Die Kommunikation auf allen Ebenen und Kanälen hat sich Sandra Bunke Kölblin auch als Vorgesetzte auf die Fahnen geschrieben. "Change-Management ist nur auf dem Papier einfach, es braucht Geduld, um alle Parteien mitzunehmen. Ich sage sowohl meinem Team als auch mir selbst immer: ‚Gesagt ist nicht gehört, gehört ist nicht verstanden und verstanden ist nicht einverstanden‘. Das muss sich eine Führungskraft immer wieder ins Gedächtnis rufen.
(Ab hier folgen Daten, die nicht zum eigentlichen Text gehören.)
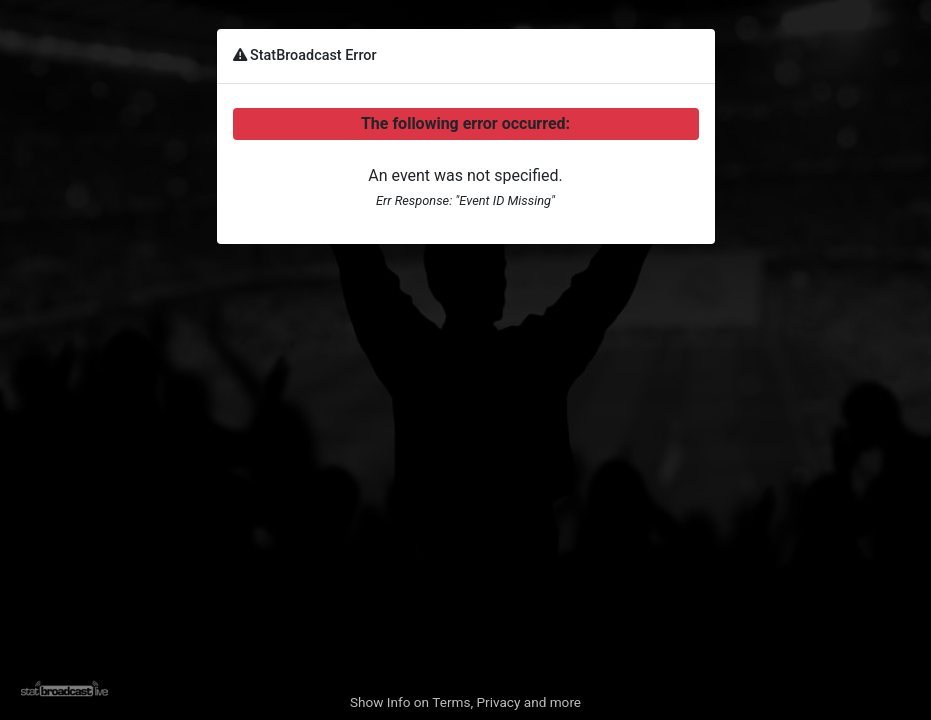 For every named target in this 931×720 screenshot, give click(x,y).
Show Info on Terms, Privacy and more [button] (465, 702) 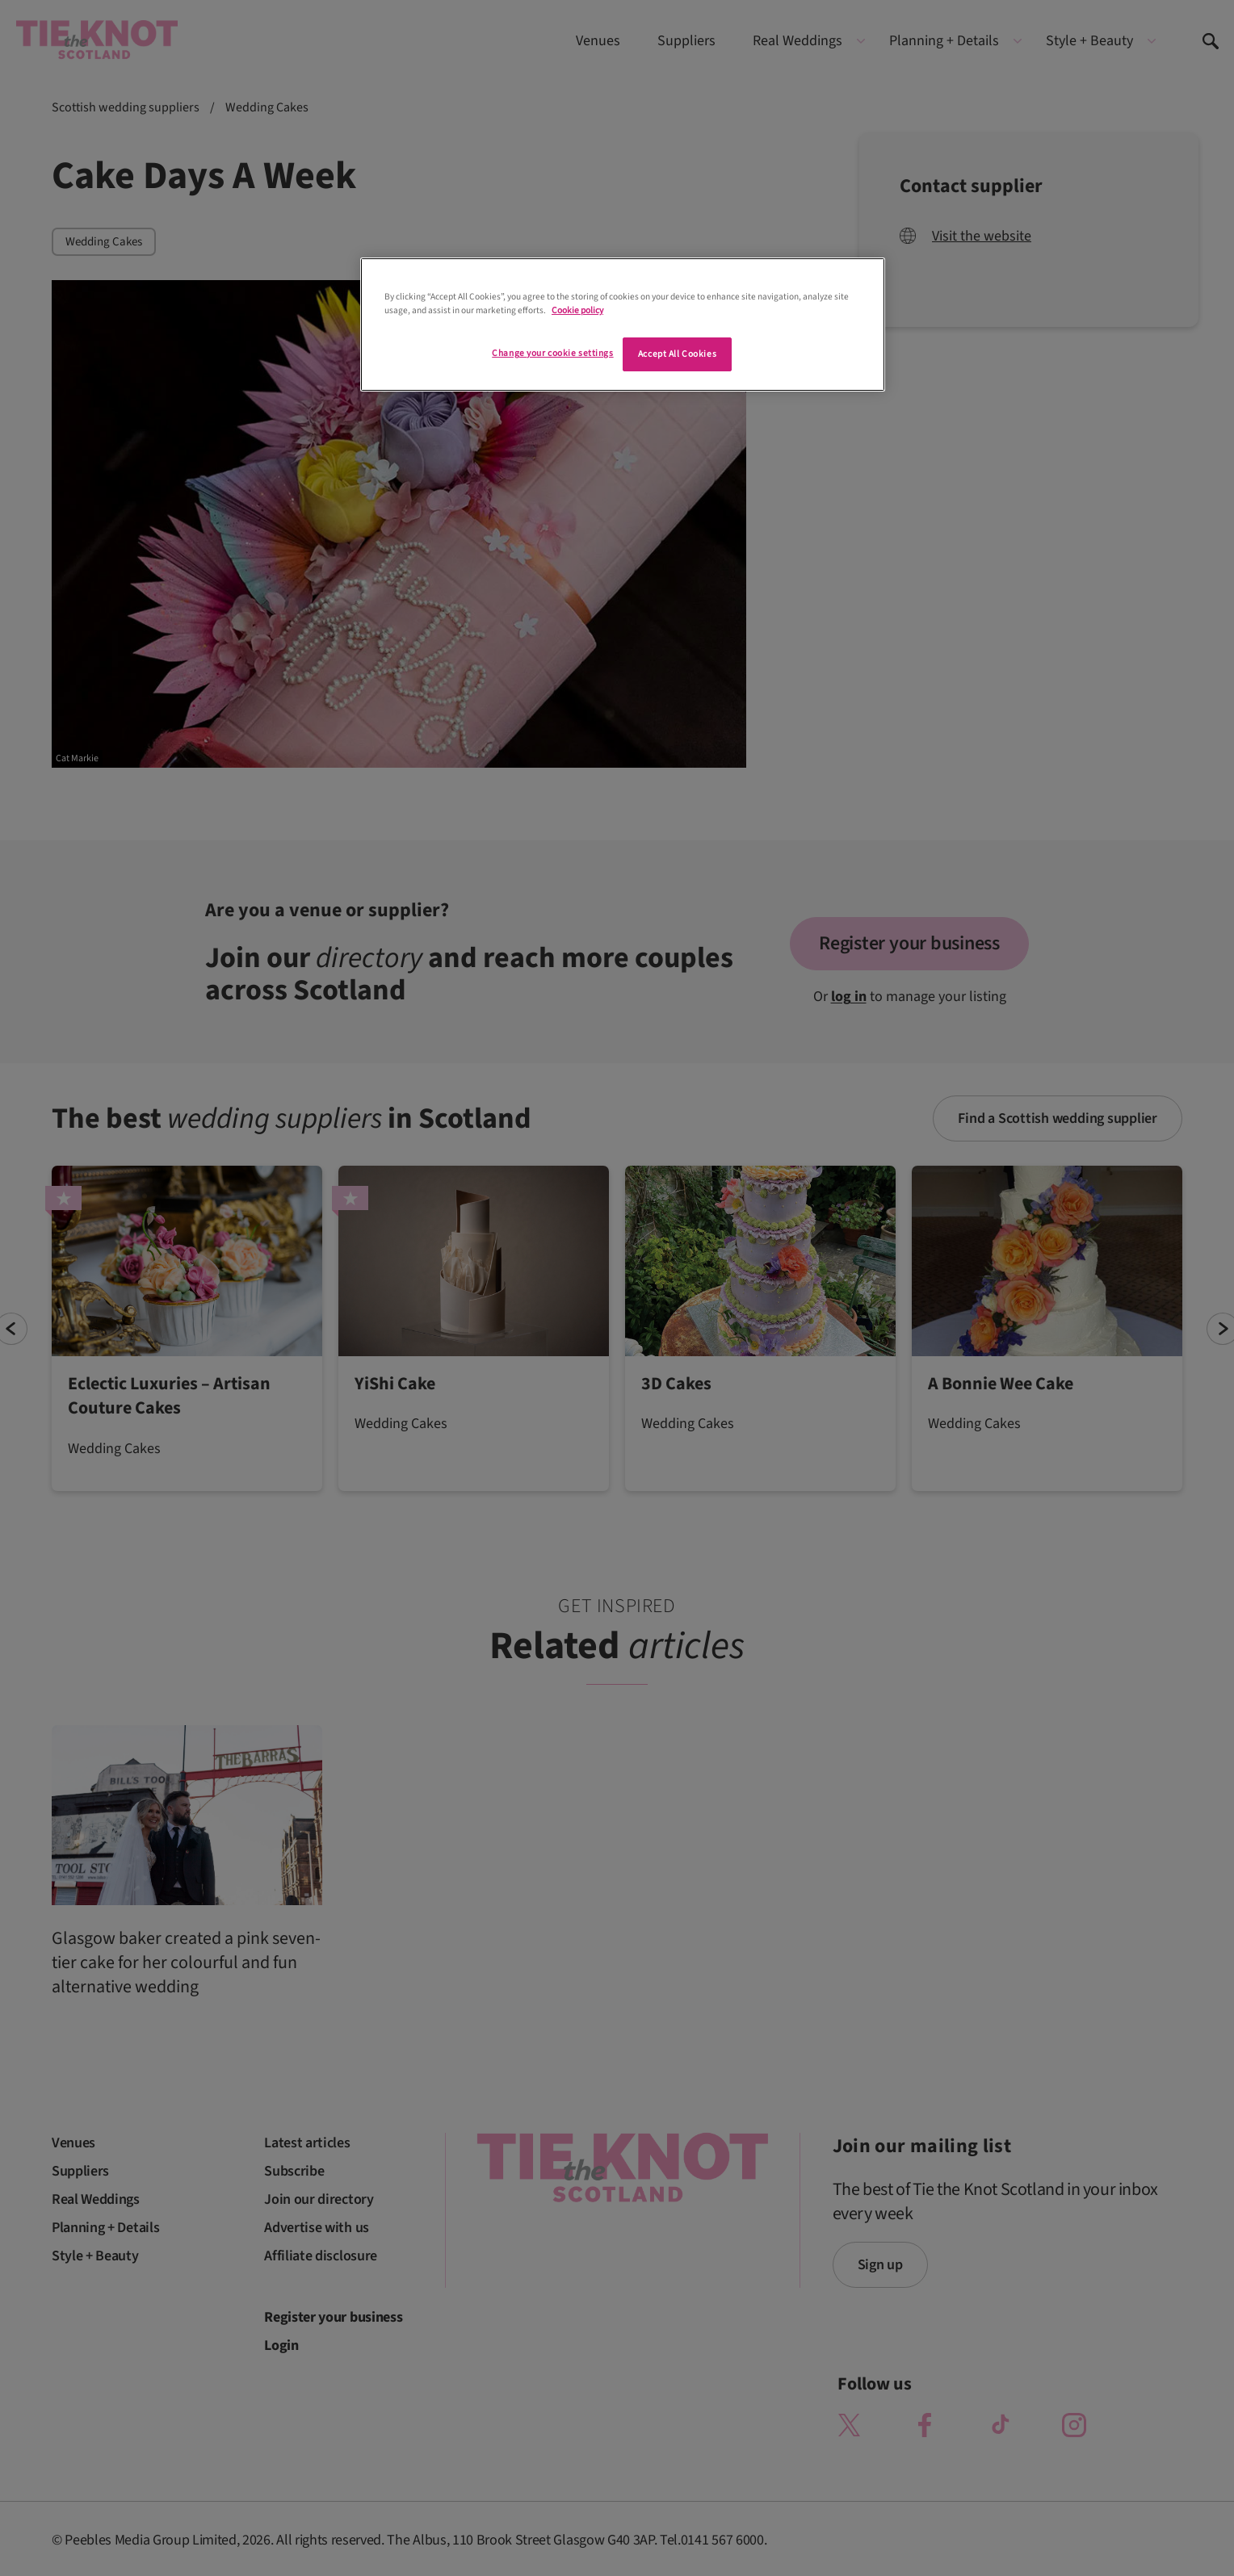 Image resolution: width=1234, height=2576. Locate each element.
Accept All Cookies (677, 354)
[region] (622, 325)
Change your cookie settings (552, 353)
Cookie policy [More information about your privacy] (577, 310) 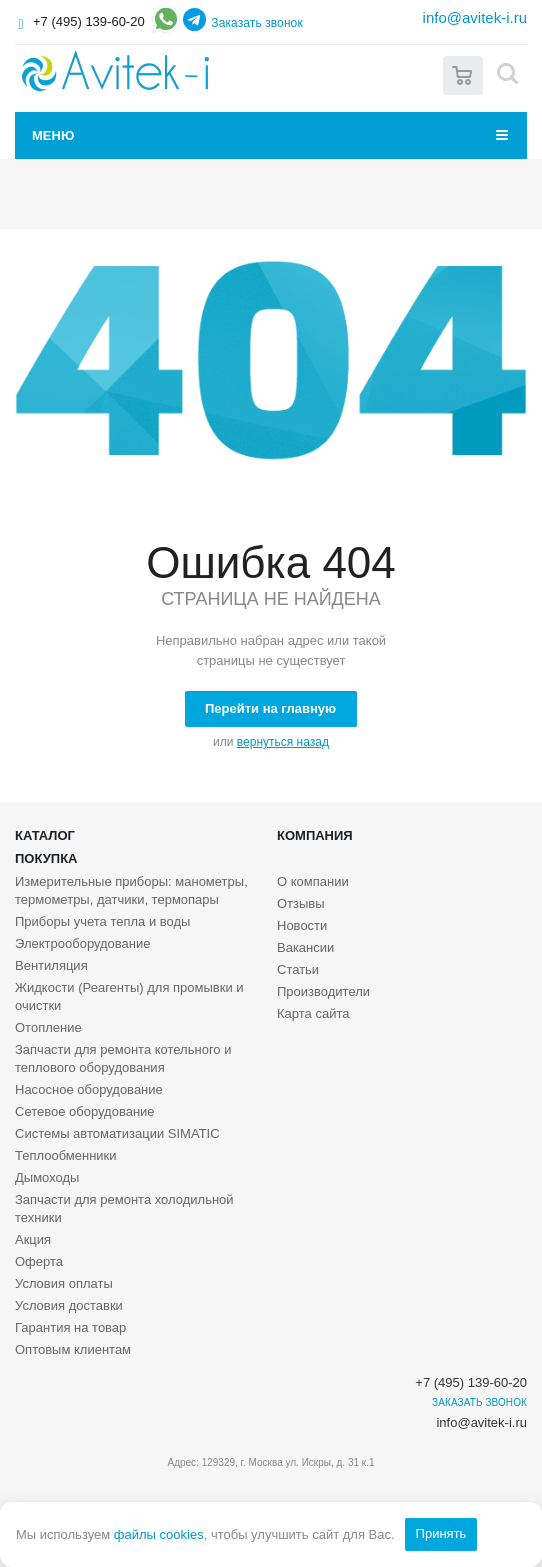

Aber: Man kann nicht genug für Veränderung werben, man kann nicht genug darüber reden, man muss dieses Tal durchschreiten. Und dann, dann klappt das auch!"
Zur Person: Sandra Bunke-Kölblin ist Marketingleiterin bei Dr. Kade / Besins GmbH und zudem Beirat der Initiative Healthcare Frauen e.V.. Die 42-Jährige lebt mit ihrem Mann und ihrem achtjährigen Sohn in in Düsseldorf und in Berlin.